In certe culture e società potrebbe essere vista addirittura come una forma di psicopatologia. Nel film Europa 51 di Rossellini il marito borghese (imprenditore) della protagonista (Ingrid Bergman) – anche lei presa improvvisamente dalla “febbre” di dedicarsi ai poveri e agli sventurati (ispirata a Simone Weil) – decide di farla internare in manicomio per quelle sue “stranezze”. Chi va contro i propri interessi, e contro i privilegi del proprio ceto, è considerato matto! Allora potremmo chiederci: Gennaro va contro i propri interessi? Vi è del “fanatismo” nella sua scelta? Forse dovremmo adottare un concetto meno riduttivo di interesse. Quanto al fanatismo, limitiamoci a constatare che in quella scelta c’è sicuramente una dismisura, qualcosa che eccede le normali, consuete aspirazioni di vita nelle nostre società. All’inizio ho voluto richiamarmi a Salinger perché un conto è citare, che so, il libro Cuore quando vogliamo screditare la letteratura edificante e i buoni sentimenti, e un altro conto mettersi ad accusare il Giovane Holden di buonismo (impresa palesemente improbabile)!

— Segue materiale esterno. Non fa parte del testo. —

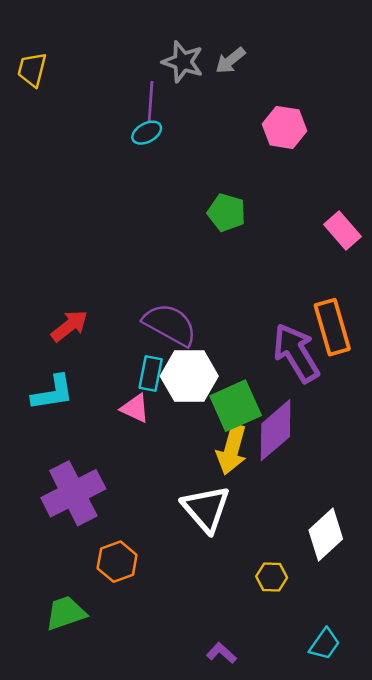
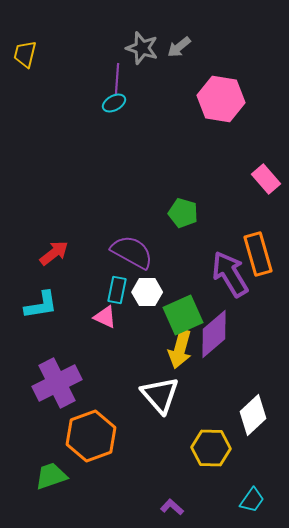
pink hexagon: (285, 127) -> (221, 99), size x1.4
green pentagon: (227, 212) -> (183, 213), moved
white hexagon: (189, 376) -> (147, 292), size x0.7
orange hexagon: (117, 562) -> (91, 436), size x1.6
yellow hexagon: (272, 577) -> (211, 448), size x1.6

In fondo Holden è l’erede di due fi gure letterarie diverse della letteratura americana: il picaro giramondo Huckleberry Finn e il disadattato, asociale Bartleby. Il film di Cini, che andrebbe proiettato nelle scuole (tanto è contagiosa la figura di Gennaro), ci mostra che tra il cielo e la terra ci sono molte più cose di quelle che riesce a immaginare la ideologia dominante. Egoismo, avidità, prepotenza, istinto di sopraffazione sono indubitabilmente reali, e comprovati da innumerevoli comportamenti umani, però ogni giorno ci capita di assistere anche a un solo gesto di altruismo, gentilezza, compassione (tutte disposizioni che, come ci hanno dimostrato studi recenti, hanno peraltro un fondamento biologico).. Le immagini che ho visto sullo schermo ci rivelano qualcosa che nessun libro avrebbe potuto mostrare: Gennaro è soprattutto felice! Un fatto che si percepisce continuamente.

Quando sorride, quando scherza, quando si rimbocca le maniche, quando raccoglie dall’acqua buia e gorgogliante (come in un girone dantesco!) un bambino africano che miracolosamente ce l’ha fatta, quando parla uno spagnolo fluente e musicale, quando si dichiara innamorato della sua città tra i due mari… Per parafrasare Camus, che ci invitava a pensare un “Sisifo felice” (immagine paradossale), lui incarna il “raccoglitore felice”. Holden lo avrebbe messo tra i suoi eroi.